In 2017, the Department of Agriculture Rural Development and Land Reform released the Land Audit Report, a 36-page document highlighting the racialized economic disparity and land ownership in South Africa. According to the report, Black people who make up the majority of the population, own only 4 percent of land, and white people, who make up just 12 percent of the population, own 72 percent of land.

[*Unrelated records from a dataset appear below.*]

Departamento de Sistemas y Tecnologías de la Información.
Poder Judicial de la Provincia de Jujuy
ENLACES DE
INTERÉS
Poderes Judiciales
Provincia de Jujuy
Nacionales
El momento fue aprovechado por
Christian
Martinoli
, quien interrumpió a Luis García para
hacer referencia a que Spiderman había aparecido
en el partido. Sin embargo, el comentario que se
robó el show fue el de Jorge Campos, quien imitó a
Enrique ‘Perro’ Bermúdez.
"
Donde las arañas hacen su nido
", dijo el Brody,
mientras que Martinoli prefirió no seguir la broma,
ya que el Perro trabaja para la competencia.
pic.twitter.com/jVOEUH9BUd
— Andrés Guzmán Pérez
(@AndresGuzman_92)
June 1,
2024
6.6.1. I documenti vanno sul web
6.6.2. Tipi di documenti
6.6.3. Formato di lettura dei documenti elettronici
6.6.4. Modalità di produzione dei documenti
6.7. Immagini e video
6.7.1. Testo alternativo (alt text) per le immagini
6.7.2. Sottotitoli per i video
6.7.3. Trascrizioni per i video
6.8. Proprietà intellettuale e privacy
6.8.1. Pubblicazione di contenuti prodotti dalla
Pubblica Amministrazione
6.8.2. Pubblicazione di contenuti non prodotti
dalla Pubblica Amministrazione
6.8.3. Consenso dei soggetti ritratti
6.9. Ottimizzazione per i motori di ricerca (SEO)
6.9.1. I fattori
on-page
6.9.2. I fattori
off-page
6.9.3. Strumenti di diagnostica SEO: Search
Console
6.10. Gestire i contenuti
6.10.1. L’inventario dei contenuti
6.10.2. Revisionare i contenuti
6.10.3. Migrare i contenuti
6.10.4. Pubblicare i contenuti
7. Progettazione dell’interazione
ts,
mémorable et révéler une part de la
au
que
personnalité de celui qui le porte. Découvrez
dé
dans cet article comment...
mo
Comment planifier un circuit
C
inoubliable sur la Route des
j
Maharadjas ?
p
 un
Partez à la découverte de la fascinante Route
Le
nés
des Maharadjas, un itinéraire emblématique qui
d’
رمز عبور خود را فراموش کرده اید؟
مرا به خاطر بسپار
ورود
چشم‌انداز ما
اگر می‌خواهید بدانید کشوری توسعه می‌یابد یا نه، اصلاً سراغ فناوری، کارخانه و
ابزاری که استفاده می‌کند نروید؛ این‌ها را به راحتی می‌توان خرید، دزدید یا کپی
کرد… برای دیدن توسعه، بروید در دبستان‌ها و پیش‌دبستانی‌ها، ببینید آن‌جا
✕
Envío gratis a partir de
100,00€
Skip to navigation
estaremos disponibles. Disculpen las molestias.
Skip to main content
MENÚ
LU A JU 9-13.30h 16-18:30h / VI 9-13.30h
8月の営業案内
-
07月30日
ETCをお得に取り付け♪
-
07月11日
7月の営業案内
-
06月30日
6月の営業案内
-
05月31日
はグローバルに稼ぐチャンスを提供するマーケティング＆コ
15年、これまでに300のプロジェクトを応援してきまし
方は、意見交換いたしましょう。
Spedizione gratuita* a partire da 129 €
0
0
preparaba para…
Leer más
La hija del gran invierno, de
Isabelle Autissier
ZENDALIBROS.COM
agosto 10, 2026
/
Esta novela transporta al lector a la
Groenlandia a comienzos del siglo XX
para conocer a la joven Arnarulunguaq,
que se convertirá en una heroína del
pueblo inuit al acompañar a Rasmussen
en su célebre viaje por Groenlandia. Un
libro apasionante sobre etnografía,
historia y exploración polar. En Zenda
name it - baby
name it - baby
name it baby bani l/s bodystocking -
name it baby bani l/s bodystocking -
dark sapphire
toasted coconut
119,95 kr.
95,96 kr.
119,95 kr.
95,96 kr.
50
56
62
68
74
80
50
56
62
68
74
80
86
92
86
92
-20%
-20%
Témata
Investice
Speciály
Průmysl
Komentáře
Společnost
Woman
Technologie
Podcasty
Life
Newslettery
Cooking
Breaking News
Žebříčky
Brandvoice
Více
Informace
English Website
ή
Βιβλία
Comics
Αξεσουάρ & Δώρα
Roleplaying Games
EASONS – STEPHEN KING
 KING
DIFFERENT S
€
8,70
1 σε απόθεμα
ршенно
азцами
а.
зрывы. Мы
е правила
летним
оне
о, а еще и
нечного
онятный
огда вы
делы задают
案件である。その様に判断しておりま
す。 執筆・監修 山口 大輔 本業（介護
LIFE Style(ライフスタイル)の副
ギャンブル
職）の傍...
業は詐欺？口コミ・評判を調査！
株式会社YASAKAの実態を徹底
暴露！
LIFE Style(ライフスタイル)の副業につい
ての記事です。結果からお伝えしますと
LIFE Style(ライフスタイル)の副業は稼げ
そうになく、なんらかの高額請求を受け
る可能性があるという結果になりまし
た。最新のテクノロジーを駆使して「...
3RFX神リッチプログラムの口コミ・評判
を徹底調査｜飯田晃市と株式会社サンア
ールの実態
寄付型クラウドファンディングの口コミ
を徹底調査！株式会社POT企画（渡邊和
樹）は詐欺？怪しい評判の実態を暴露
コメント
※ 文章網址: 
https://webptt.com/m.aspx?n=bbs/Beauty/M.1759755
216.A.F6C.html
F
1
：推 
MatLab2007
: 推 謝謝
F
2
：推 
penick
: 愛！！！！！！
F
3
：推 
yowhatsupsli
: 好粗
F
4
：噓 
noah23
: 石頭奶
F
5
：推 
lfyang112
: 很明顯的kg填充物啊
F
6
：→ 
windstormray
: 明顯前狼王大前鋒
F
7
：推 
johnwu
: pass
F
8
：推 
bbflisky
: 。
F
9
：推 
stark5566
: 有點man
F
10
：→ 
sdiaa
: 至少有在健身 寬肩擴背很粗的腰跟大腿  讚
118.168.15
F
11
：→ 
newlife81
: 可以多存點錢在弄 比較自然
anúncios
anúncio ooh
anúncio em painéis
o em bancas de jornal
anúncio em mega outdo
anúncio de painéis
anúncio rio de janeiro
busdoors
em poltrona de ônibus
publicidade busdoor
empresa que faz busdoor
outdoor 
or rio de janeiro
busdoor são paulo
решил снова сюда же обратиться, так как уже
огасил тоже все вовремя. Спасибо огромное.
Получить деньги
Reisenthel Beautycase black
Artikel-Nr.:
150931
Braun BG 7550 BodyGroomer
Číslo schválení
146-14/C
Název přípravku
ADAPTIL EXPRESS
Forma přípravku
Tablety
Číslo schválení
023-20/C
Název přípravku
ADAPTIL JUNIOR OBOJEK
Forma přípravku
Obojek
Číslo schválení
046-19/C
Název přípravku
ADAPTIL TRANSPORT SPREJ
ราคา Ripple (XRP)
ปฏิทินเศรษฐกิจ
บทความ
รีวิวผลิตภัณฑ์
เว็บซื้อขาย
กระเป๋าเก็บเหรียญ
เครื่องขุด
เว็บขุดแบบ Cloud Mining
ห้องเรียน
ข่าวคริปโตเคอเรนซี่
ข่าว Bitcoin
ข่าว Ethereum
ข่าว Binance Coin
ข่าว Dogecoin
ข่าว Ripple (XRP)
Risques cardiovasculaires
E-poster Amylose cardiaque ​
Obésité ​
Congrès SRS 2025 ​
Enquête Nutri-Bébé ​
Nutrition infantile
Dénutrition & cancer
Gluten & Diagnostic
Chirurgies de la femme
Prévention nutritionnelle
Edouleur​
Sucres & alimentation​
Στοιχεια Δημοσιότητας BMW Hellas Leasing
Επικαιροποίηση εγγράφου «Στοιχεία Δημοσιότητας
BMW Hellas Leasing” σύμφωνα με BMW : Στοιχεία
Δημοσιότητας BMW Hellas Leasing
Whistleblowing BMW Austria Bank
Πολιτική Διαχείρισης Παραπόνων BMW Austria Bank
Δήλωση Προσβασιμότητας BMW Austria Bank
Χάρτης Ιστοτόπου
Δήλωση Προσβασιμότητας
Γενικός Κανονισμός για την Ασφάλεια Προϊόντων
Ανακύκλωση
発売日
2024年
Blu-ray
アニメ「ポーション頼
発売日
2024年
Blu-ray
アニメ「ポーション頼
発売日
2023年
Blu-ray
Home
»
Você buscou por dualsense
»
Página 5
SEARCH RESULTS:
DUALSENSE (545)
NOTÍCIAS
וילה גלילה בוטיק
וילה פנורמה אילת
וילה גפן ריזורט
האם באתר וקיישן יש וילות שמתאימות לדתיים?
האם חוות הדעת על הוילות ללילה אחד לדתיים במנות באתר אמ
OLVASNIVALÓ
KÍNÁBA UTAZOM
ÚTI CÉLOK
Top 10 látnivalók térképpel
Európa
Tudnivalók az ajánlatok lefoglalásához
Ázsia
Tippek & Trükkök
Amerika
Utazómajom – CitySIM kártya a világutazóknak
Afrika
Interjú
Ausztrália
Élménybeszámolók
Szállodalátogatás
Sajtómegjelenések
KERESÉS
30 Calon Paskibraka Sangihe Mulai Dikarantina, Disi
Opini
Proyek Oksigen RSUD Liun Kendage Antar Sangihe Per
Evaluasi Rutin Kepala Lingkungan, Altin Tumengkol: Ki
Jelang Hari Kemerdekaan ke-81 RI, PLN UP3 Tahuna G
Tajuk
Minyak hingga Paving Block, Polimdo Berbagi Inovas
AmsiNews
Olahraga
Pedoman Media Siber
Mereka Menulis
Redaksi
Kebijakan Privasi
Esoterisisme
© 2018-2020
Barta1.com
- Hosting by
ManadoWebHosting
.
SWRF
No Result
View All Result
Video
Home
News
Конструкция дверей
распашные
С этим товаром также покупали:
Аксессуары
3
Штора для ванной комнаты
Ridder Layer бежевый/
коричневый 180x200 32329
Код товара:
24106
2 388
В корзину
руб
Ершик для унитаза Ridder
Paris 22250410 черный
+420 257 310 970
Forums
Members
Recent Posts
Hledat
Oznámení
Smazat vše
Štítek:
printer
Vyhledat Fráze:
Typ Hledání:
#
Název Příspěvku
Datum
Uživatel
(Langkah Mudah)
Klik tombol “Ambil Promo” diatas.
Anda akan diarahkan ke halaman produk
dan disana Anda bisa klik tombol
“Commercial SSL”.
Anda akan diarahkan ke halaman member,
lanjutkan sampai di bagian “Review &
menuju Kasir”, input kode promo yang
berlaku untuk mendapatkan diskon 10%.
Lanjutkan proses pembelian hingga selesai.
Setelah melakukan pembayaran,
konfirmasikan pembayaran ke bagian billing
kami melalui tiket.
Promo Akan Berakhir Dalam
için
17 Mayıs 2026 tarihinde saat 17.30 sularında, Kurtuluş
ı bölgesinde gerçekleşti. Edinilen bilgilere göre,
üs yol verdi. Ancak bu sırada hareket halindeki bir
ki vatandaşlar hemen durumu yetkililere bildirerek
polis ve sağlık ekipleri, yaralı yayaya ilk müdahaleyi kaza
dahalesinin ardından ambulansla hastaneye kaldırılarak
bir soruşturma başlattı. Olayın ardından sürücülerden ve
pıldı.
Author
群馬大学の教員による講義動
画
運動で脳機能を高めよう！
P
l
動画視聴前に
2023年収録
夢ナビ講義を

In 2019, South Africa was declared the most unequal country in the world by the World Bank. The unemployment rate sits at a staggering high of 32.6 percent

“This is not just hunger; it is years of financial and psychological oppression of the poor. It is the result of suffering and exclusion,” said Mabutho Mthimkhulu, a community activist and preacher at a local Presbyterian chapter in Soweto. “We need to rebuild the country but things cannot go back to the way they are.”

The unrest came at a time when many businesses were struggling to get back on their feet after stringent coronavirus lockdowns resulted in the closure of restaurants, construction companies and other industries as the pandemic took a toll on the country’s finances. South Africa’s economy contracted by 7 percent last year, compared with 0.2 percent growth the year before.